Available records
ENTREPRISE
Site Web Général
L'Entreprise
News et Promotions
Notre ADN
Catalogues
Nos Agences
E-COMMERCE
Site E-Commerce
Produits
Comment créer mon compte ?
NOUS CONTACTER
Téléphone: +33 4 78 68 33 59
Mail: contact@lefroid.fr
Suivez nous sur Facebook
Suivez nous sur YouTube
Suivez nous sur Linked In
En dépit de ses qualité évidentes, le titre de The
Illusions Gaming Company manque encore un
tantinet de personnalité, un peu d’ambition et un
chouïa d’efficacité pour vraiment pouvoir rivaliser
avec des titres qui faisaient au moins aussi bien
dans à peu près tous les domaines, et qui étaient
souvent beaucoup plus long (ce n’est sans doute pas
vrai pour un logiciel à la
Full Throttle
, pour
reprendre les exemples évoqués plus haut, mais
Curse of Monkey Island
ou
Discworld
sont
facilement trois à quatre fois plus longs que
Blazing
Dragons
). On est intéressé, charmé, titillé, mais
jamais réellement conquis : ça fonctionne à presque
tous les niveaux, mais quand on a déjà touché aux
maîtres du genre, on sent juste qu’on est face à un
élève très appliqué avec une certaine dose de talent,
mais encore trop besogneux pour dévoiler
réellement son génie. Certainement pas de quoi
--
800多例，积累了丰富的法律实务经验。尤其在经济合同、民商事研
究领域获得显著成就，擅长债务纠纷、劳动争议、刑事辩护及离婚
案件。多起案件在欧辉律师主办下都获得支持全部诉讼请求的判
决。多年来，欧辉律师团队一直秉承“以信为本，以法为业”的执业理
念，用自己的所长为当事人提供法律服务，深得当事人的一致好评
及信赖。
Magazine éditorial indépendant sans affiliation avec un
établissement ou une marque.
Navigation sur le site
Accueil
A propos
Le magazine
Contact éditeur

Work order
Print exactly the lines above, between the one holding "Nos Agences" and the one holding "élève très appliqué", inclusive, and nothing besides.

Response area
Nos Agences
E-COMMERCE
Site E-Commerce
Produits
Comment créer mon compte ?
NOUS CONTACTER
Téléphone: +33 4 78 68 33 59
Mail: contact@lefroid.fr
Suivez nous sur Facebook
Suivez nous sur YouTube
Suivez nous sur Linked In
En dépit de ses qualité évidentes, le titre de The
Illusions Gaming Company manque encore un
tantinet de personnalité, un peu d’ambition et un
chouïa d’efficacité pour vraiment pouvoir rivaliser
avec des titres qui faisaient au moins aussi bien
dans à peu près tous les domaines, et qui étaient
souvent beaucoup plus long (ce n’est sans doute pas
vrai pour un logiciel à la
Full Throttle
, pour
reprendre les exemples évoqués plus haut, mais
Curse of Monkey Island
ou
Discworld
sont
facilement trois à quatre fois plus longs que
Blazing
Dragons
). On est intéressé, charmé, titillé, mais
jamais réellement conquis : ça fonctionne à presque
tous les niveaux, mais quand on a déjà touché aux
maîtres du genre, on sent juste qu’on est face à un
élève très appliqué avec une certaine dose de talent,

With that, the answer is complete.